The Unbelievers | Review

Posted on September 9, 2014


The Unbelievers, 2013 [NR] f5564fda6d1b68ab56293a22f958eb4a Really, there isn’t much to review. This film is the equivalent of being the proverbial “fly on the wall,” to the “dynamic duo of science,” in their exhaustive travels from one public appearance to another. It’s fun to glimpse a small amount behind the scenes, but content wise, nothing is necessarily new or different from what could be seen on the tens of thousands of videos (millions?) of both Dawkins and Krauss. However, if one is unfamiliar with the breadth and scope of influence these two have had in the world, then this film is not a bad place to start. Auditoriums packed full of a new breed of groupies, pining over the almost deified representatives of reason will awaken the newcomer to a whole new world, one that demands an intellectual rigor that is engaged in by a minority, but often demanded of the majority. If received well, it will condemn (enlighten?!) the viewer to hundreds of hours of discussion that is worth considering in the public debate on faith and science. I do hope (and pray) that the religious amongst us would humble themselves and elevate the discipline of thoughtful, reasonable, and respectful discourse.

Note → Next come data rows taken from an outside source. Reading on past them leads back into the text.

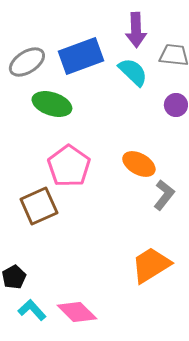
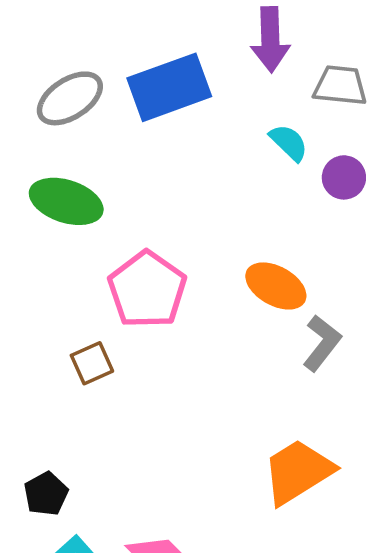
cyan semicircle: (133, 72) -> (289, 143), moved, size x0.7
green ellipse: (52, 104) -> (66, 201), moved
brown square: (39, 206) -> (92, 363), size x0.6

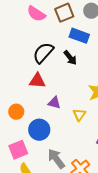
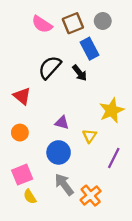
blue rectangle: (79, 36) -> (89, 49), turned 42
red triangle: (37, 81) -> (22, 96), moved, turned 36
blue circle: (39, 130) -> (59, 152), moved

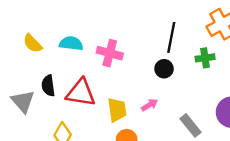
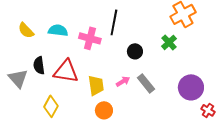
black line: (171, 37) -> (114, 22), moved
green cross: (205, 58) -> (169, 42), turned -35
gray rectangle: (191, 125) -> (146, 83), moved

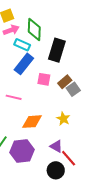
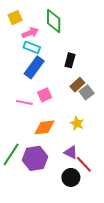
pink arrow: (11, 30) -> (30, 33), moved
green diamond: (34, 30) -> (54, 21), moved
black rectangle: (57, 50) -> (70, 60), moved, size x0.6
pink square: (44, 79) -> (45, 95), moved, turned -32

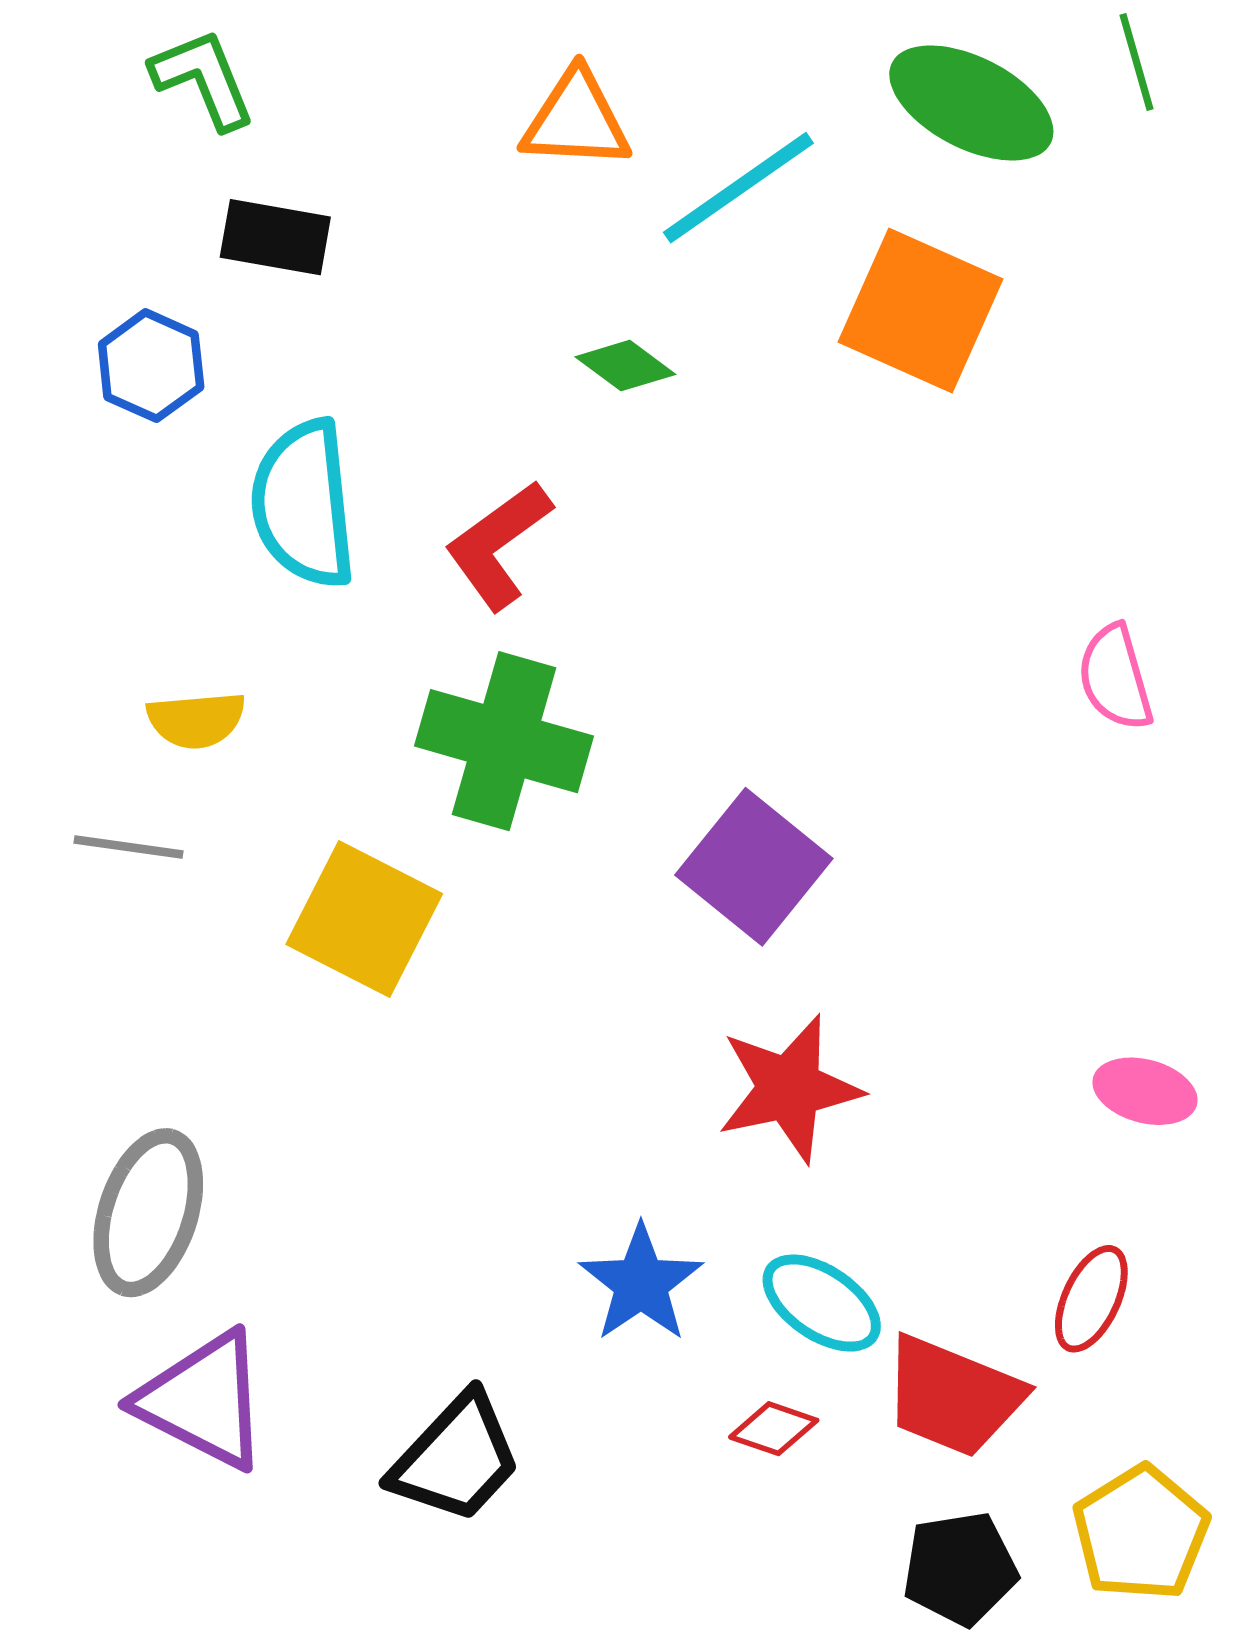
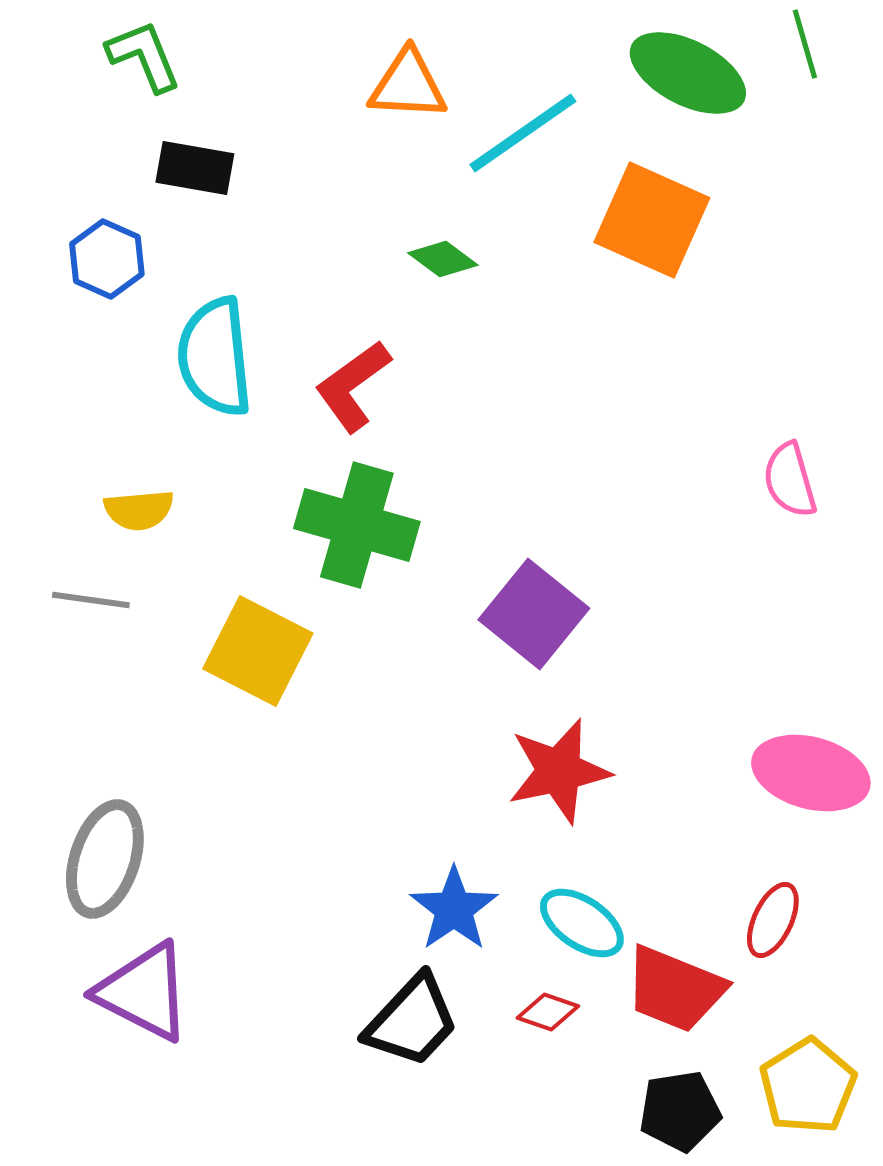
pink ellipse: (1145, 1091) -> (811, 773), size x1.6
black trapezoid: (456, 1458) -> (412, 1021), moved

I do believe that the philosophies of religion and theology are important for discussion and have much to contribute to the public “ethos, pathos, and logos.” They are, truly, meaningful. Unfortunately, many “believers” unknowingly and unwittingly forsake truth a priori in favor of religious arguments–that defense and suspicion make up the fearful attitude upon which all discussion takes place. This not only need not be, it is damaging to the value of truth in this world. Perhaps we could take an interpretive lens from the history of the Jewish people as an analogue. Like other nations were interpreted as bringing judgment upon God’s people for their lack of faithfulness, so too it may be reasonable to consider the vociferously secular attacks against the religious as God’s judgment on the ideologically dogmatic. Perhaps it is time to remember our most primal creed, “Listen!”